Satan: His Psychotherapy and Cure by the Unfortunate Dr. Kassler, J.S.P.S.
- Author: Jeremy Leven
- Language: English
- Genre: Dark comedy, absurdist fiction
- Publisher: Alfred A. Knopf
- Publication date: May 25, 1982
- Publication place: United States
- Media type: Print
- Pages: 478
- ISBN: 0-394-52370-9

= Satan, His Psychotherapy and Cure by the Unfortunate Dr. Kassler, J.S.P.S. =

1982 novel by Jeremy Leven

Satan: His Psychotherapy and Cure by the Unfortunate Dr. Kassler, J.S.P.S. (ISBN 978-0595145065) is a 496-page novel written in 1982 by Jeremy Leven. The book focuses around the central character, Dr. Kassler, a somewhat disheveled psychiatrist with many personal problems. Kassler is commissioned by the Dark Prince himself to administer psychotherapy. Satan is convinced that being the opponent of God is hard work and that he really just needs someone to listen to his tragic story. In return, he offers Kassler the answer every human seeks: what happens to us after death?

==Plot==
The book opens with Sy Kassler (not yet Dr. Sy Kassler) traveling to Italy to visit his father. The first few scenes of the book reveal the exposition that eventually leads to Sy's downfall: Sy convinces a young, busty, Italian-speaking maiden into his hotel room. When he awakes, he realizes that she has taken his money from his wallet and given him the lifelong gift of an STI. After this, Sy meets up with his father in a local art museum.
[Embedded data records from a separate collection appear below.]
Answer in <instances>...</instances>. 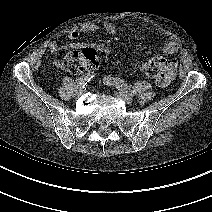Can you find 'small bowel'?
I'll return each mask as SVG.
<instances>
[{
    "mask_svg": "<svg viewBox=\"0 0 212 212\" xmlns=\"http://www.w3.org/2000/svg\"><path fill=\"white\" fill-rule=\"evenodd\" d=\"M99 30H103L107 36H114L117 32L116 26L110 21H104L101 26L94 25V24H87L82 26L79 30H71L67 33V38L70 42L66 44H60L56 41H51L48 45V50L51 54H57L61 51L70 50V49H84L87 47L96 49L105 54H112L113 49L109 46L103 44H95V43H87V42H80L78 38L81 32H96ZM163 52L167 55H173L179 51V45L177 42L173 40H165L163 42ZM154 59H164L165 67L168 68V76L161 80L157 81L161 87H166L169 85L173 77L175 76L176 69H177V61L174 58H165L164 56L158 55L153 57Z\"/></svg>",
    "mask_w": 212,
    "mask_h": 212,
    "instance_id": "c3829d8e",
    "label": "small bowel"
}]
</instances>
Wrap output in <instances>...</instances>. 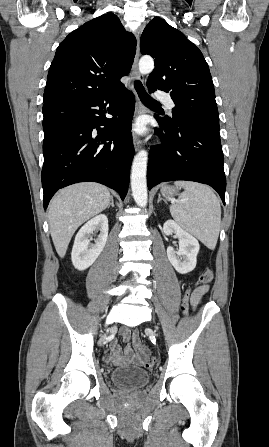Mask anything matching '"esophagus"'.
I'll return each mask as SVG.
<instances>
[{"mask_svg": "<svg viewBox=\"0 0 269 447\" xmlns=\"http://www.w3.org/2000/svg\"><path fill=\"white\" fill-rule=\"evenodd\" d=\"M136 38H137L136 54L134 57V63L132 65L131 74H132V77H134L136 80H140L141 76H140V73L138 70V61H139V57H140L139 35H137ZM131 90L134 93L135 98H136L135 115H140L142 113V105H141L139 97L137 95V91L135 90L133 85L131 86ZM133 143H134L135 150H139V148L141 147V140L136 134H133Z\"/></svg>", "mask_w": 269, "mask_h": 447, "instance_id": "1", "label": "esophagus"}]
</instances>
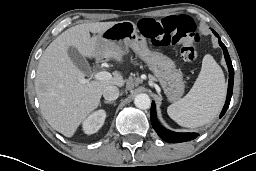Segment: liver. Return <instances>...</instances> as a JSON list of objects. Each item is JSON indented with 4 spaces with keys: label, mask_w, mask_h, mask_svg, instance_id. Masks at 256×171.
<instances>
[{
    "label": "liver",
    "mask_w": 256,
    "mask_h": 171,
    "mask_svg": "<svg viewBox=\"0 0 256 171\" xmlns=\"http://www.w3.org/2000/svg\"><path fill=\"white\" fill-rule=\"evenodd\" d=\"M117 22L84 23L61 33L46 48L39 60L35 88L40 109L49 125L66 137H72L82 121L95 110L107 86L124 85L123 76L114 73L111 80H92L82 84L83 72L71 61L67 50L75 47L83 57L107 58L118 62L123 52L110 44L102 45L98 37Z\"/></svg>",
    "instance_id": "1"
}]
</instances>
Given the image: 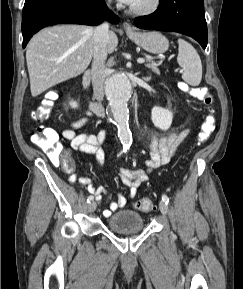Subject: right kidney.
Returning a JSON list of instances; mask_svg holds the SVG:
<instances>
[{
  "label": "right kidney",
  "instance_id": "ca27d5eb",
  "mask_svg": "<svg viewBox=\"0 0 243 289\" xmlns=\"http://www.w3.org/2000/svg\"><path fill=\"white\" fill-rule=\"evenodd\" d=\"M70 106H71L72 108H77V107H78V104H77V102H75V101H71V102H70Z\"/></svg>",
  "mask_w": 243,
  "mask_h": 289
}]
</instances>
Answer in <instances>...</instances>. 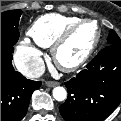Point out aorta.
Masks as SVG:
<instances>
[{
	"label": "aorta",
	"mask_w": 121,
	"mask_h": 121,
	"mask_svg": "<svg viewBox=\"0 0 121 121\" xmlns=\"http://www.w3.org/2000/svg\"><path fill=\"white\" fill-rule=\"evenodd\" d=\"M53 97L57 100V101H63L66 99L67 97V92L63 87H55L53 89Z\"/></svg>",
	"instance_id": "aorta-1"
}]
</instances>
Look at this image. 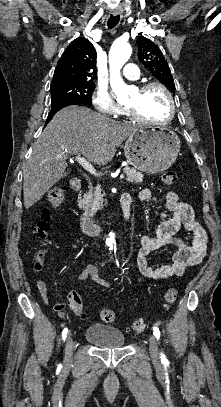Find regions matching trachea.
I'll return each instance as SVG.
<instances>
[{
  "label": "trachea",
  "mask_w": 221,
  "mask_h": 407,
  "mask_svg": "<svg viewBox=\"0 0 221 407\" xmlns=\"http://www.w3.org/2000/svg\"><path fill=\"white\" fill-rule=\"evenodd\" d=\"M119 21H120V15H116V16L111 15L107 22L108 28L111 29V28L115 27L119 23Z\"/></svg>",
  "instance_id": "1"
}]
</instances>
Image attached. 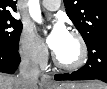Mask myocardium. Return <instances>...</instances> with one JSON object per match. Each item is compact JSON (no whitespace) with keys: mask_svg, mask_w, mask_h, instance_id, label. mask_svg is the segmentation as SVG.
Listing matches in <instances>:
<instances>
[{"mask_svg":"<svg viewBox=\"0 0 107 89\" xmlns=\"http://www.w3.org/2000/svg\"><path fill=\"white\" fill-rule=\"evenodd\" d=\"M69 35H71L76 40V42L79 46L78 59L72 63H65V62H62L57 57V55L54 53L53 61H54L55 65L57 67H59L60 69L74 71V70H77V69H80L81 67H83L85 65V63L87 62L88 47H87L85 39L79 32H77L75 30H71V31H69Z\"/></svg>","mask_w":107,"mask_h":89,"instance_id":"obj_1","label":"myocardium"}]
</instances>
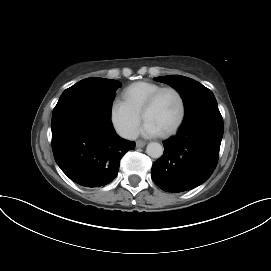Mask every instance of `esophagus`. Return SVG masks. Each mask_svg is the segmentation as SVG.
<instances>
[{"label":"esophagus","mask_w":271,"mask_h":271,"mask_svg":"<svg viewBox=\"0 0 271 271\" xmlns=\"http://www.w3.org/2000/svg\"><path fill=\"white\" fill-rule=\"evenodd\" d=\"M146 145V142L145 141H142V140H138L136 141V147L137 148H142Z\"/></svg>","instance_id":"34e87169"}]
</instances>
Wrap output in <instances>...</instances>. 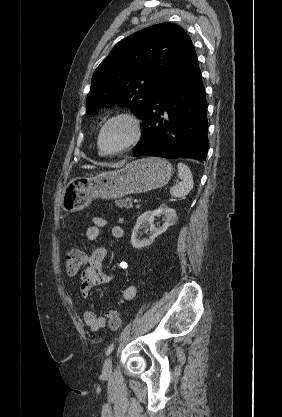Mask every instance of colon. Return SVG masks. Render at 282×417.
I'll use <instances>...</instances> for the list:
<instances>
[{"instance_id":"5ec220e1","label":"colon","mask_w":282,"mask_h":417,"mask_svg":"<svg viewBox=\"0 0 282 417\" xmlns=\"http://www.w3.org/2000/svg\"><path fill=\"white\" fill-rule=\"evenodd\" d=\"M66 270L71 275H76L86 264V256L78 249L69 251L64 259ZM107 324L110 328H117L121 324L117 311L110 310L106 314Z\"/></svg>"}]
</instances>
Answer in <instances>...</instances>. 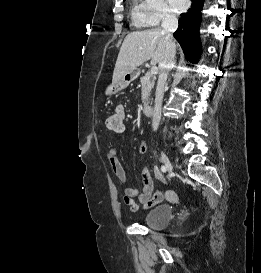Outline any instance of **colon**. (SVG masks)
Masks as SVG:
<instances>
[{
  "label": "colon",
  "instance_id": "colon-1",
  "mask_svg": "<svg viewBox=\"0 0 261 273\" xmlns=\"http://www.w3.org/2000/svg\"><path fill=\"white\" fill-rule=\"evenodd\" d=\"M106 125L108 127V129L112 130V131H119L122 128V120L121 117L118 115H111L107 118L106 120ZM168 197L173 199L174 195L172 194V192H168Z\"/></svg>",
  "mask_w": 261,
  "mask_h": 273
}]
</instances>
While in his father's presence, Sy cannot help but feel as though he is a mere screw-up. With psychology and paternal guidance as his tools at hand, Sy's father is finally able to shoo away his son.

Once outside the art museum, Kassler Senior tells his son how he feels regarding their relationship. He then proceeds to die.

His father's sudden and unexpected death forces Sy to undergo a mental breakdown, followed by a self-analysis on his existence. This ultimately leads Sy to his last resort and a seeming epiphany of all sorts, considering the harsh circumstances of the situation: medical school. Sy decides to go back to school and obtain his degree in psychotherapy.

After a considerable amount of time, and while suffering incredible personal difficulties involving his wife and children — including a trial judging his fitness for custody — Kassler assumes a job at a mental hospital. There, Kassler counsels Satan, who really just wants to tell his story to the good doctor. Satan longs for everlasting empathy and is therefore convinced that if he can just get someone to listen to his story, humankind will understand his perspective. In return, Satan promises to answer the question of life after death.

The rest of the novel follows the characters and how they are each changed through their newfound relationship with Satan. The resolution concentrates on Dr. Kassler's slow descent into insanity and, later, Hell on Earth.

==Reception==
Ann Gallagher called the book "a brilliant synthesis of irreverent views of religion, psychotherapy, and more ordinary human pitfalls... refreshingly original!" In The New York Times, Peter Andrews praised the novel's fast pacing but noted an imbalance between the twin plots of Kassler and Satan. The review in Kirkus drew parallels with Samuel Shem's The House of God and David Shobin's The Unborn. Jeff Clark in the Library Journal panned the book, saying that its "casual dopey appeal" did not live up to the promise of Leven's first novel Creator.

Together with screenwriter Erik Jendresen, Leven adapted the novel for the film Crazy as Hell, released in 2002.